Common sources of cycles include:

| Pattern                | Shape                                            |
| ---------------------- | ------------------------------------------------ |
| Parent and child links | parent -> child -> parent                        |
| Doubly linked lists    | node A -> node B -> node A                       |
| Graph structures       | arbitrary cycles                                 |
| Observer callbacks     | object -> callback -> bound method -> object     |
| Exceptions             | exception -> traceback -> frame -> locals        |
| Closures               | function -> closure cell -> object -> function   |
| Descriptors            | class -> descriptor -> class-related state       |
| C extension objects    | native object -> Python object -> native wrapper |

Cycles are normal.

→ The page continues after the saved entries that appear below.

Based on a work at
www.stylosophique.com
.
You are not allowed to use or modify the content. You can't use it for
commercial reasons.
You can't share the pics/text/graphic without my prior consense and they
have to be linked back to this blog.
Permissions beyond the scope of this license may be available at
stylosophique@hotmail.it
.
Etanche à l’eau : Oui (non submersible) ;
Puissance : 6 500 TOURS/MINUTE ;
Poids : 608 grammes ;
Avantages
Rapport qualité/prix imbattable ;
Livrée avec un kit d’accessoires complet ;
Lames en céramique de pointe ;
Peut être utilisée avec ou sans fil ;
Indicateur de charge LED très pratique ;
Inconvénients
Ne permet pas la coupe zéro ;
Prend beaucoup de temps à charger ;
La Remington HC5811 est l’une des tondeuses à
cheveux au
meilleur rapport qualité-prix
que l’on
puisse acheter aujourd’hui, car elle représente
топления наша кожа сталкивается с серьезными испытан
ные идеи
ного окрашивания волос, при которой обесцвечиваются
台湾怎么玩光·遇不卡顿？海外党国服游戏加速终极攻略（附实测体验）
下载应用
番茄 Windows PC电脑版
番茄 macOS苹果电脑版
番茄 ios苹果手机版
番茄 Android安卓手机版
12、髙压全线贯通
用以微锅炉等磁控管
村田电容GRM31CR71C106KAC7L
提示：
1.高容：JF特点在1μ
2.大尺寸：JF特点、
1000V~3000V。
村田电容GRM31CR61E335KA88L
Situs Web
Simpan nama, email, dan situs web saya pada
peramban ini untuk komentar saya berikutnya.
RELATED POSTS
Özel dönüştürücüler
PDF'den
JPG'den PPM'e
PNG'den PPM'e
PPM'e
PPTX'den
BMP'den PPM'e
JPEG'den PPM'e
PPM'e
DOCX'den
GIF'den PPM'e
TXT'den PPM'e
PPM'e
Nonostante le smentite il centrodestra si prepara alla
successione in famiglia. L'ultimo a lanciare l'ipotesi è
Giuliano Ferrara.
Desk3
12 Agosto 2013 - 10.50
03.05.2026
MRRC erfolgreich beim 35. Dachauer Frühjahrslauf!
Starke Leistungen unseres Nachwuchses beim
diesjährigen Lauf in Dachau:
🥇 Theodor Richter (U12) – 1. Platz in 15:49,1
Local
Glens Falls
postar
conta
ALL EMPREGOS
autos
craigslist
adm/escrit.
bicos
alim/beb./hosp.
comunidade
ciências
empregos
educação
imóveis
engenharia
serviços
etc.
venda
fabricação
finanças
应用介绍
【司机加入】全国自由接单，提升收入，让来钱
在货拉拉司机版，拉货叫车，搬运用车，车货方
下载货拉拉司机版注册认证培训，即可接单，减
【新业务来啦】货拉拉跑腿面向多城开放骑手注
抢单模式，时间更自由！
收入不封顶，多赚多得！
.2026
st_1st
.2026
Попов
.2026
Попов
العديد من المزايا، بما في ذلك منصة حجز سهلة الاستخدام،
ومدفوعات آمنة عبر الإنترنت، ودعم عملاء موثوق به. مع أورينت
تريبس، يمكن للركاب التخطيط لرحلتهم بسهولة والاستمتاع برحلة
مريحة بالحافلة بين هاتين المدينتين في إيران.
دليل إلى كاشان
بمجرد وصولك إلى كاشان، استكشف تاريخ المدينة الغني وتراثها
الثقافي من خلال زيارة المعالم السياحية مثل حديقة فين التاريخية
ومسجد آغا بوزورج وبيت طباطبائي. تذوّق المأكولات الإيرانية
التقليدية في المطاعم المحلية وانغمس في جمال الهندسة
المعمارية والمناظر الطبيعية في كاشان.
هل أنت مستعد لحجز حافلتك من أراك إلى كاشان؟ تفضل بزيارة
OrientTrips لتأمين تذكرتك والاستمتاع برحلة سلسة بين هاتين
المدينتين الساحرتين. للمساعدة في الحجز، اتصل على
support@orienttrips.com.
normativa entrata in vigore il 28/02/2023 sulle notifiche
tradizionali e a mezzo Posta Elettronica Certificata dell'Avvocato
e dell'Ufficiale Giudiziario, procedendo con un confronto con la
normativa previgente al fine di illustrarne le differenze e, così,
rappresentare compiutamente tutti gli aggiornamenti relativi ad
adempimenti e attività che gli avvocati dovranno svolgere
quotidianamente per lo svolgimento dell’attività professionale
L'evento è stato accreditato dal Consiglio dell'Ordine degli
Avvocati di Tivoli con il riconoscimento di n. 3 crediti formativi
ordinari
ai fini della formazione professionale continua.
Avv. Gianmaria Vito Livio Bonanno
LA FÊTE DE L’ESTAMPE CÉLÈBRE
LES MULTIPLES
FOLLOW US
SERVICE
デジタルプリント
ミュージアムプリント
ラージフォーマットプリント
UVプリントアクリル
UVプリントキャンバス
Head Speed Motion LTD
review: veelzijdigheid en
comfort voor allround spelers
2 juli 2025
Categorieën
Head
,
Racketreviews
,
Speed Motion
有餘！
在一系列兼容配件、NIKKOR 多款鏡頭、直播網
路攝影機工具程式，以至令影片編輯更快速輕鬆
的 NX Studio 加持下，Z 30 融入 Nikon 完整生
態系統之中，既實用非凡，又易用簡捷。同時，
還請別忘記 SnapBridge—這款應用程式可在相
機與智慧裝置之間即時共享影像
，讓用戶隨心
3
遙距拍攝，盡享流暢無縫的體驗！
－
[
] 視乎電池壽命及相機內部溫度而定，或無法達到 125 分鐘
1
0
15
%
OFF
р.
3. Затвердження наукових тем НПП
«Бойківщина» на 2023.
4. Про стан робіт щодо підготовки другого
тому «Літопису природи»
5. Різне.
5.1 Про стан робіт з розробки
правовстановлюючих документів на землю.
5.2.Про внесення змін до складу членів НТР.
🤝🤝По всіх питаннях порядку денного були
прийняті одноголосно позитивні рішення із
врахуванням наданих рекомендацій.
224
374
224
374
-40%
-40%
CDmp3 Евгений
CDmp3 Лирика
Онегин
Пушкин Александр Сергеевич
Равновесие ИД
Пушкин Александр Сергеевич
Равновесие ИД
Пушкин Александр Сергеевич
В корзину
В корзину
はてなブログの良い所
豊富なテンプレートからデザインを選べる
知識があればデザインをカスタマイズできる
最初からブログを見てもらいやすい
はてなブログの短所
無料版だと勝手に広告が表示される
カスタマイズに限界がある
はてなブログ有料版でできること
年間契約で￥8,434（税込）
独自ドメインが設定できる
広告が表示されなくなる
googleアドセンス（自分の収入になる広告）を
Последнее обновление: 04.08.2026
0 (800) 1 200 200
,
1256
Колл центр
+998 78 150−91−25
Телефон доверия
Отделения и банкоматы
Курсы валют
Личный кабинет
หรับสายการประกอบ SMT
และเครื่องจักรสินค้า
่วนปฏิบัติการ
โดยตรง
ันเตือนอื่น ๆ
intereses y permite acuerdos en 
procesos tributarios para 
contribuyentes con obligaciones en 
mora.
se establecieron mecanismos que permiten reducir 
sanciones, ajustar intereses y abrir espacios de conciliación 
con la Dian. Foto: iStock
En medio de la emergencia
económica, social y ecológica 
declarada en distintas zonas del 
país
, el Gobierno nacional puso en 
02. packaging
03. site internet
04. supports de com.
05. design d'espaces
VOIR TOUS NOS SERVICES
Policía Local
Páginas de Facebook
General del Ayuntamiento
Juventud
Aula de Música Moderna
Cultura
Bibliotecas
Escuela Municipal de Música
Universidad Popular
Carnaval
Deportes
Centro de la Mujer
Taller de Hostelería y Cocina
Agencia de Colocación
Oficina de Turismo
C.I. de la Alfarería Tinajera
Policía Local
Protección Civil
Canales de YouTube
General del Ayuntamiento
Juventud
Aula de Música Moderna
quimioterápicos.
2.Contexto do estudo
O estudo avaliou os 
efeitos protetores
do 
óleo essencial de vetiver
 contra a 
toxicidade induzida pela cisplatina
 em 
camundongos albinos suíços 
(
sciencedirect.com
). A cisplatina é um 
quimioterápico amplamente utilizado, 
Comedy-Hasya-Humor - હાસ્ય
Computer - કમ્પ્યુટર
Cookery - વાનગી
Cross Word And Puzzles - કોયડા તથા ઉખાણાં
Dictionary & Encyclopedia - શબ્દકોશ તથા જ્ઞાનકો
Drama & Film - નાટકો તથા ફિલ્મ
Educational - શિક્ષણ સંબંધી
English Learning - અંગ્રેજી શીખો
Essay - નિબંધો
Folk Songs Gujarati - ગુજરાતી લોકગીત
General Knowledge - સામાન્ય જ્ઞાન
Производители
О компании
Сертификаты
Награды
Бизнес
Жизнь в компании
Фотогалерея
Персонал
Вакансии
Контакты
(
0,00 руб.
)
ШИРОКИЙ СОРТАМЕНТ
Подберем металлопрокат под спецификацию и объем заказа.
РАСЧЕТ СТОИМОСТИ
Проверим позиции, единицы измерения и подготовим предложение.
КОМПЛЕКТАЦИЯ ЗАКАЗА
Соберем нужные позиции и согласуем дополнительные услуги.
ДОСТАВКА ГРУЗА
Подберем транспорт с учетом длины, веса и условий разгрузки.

The issue is whether unreachable cycles are collectible and whether they contain external resources that need deterministic cleanup.

## 10.28 Practical Rules

For Python code:

| Situation              | Preferred approach                                 |
| ---------------------- | -------------------------------------------------- |
| External resource      | Use `with`                                         |
| Parent pointer         | Consider `weakref`                                 |
| Cache                  | Use `weakref.WeakValueDictionary` when appropriate |
| Long-lived exception   | Avoid retaining traceback unnecessarily            |
| Memory debugging       | Use `gc`, `tracemalloc`, and referrer inspection   |
| Cleanup hook           | Prefer context manager or `weakref.finalize`       |
| Large allocation phase | Tune GC only after measurement                     |

For C extension code:

| Situation                       | Required discipline               |
| ------------------------------- | --------------------------------- |
| Type owns Python references     | Implement proper deallocation     |
| Type can form cycles            | Add GC support                    |
| Type supports GC                | Implement `tp_traverse` correctly |
| Type participates in collection | Implement `tp_clear` correctly    |
| Breaking references             | Use `Py_CLEAR`                    |
| Traversing fields               | Use `Py_VISIT`                    |
| Deallocating GC object          | Untrack before clearing           |

## 10.29 Mental Model

Use this model:

```text
Reference counting handles local lifetime.
Cyclic GC handles unreachable container cycles.
The collector only sees tracked objects.
Tracked objects must describe their outgoing references.
Reachable cycles remain alive.
Unreachable cycles can be collected.
Finalizers and extension types complicate collection.
Resource lifetime should be explicit.
```

This model explains why most CPython objects disappear promptly, why some cyclic structures survive until a collection, why `__del__` needs care, and why C extension types must participate in the GC protocol when they own Python references.

## 10.30 Summary

CPython’s garbage collector exists because reference counting cannot reclaim cycles. It tracks container-like objects, analyzes references between them, finds unreachable groups, and clears them safely.

The collector is generational, configurable through the `gc` module, and deeply tied to the object model. Python programmers mainly need to understand cycles, finalizers, weak references, and resource lifetime. C extension authors must implement traversal and clearing correctly when their types can participate in cycles.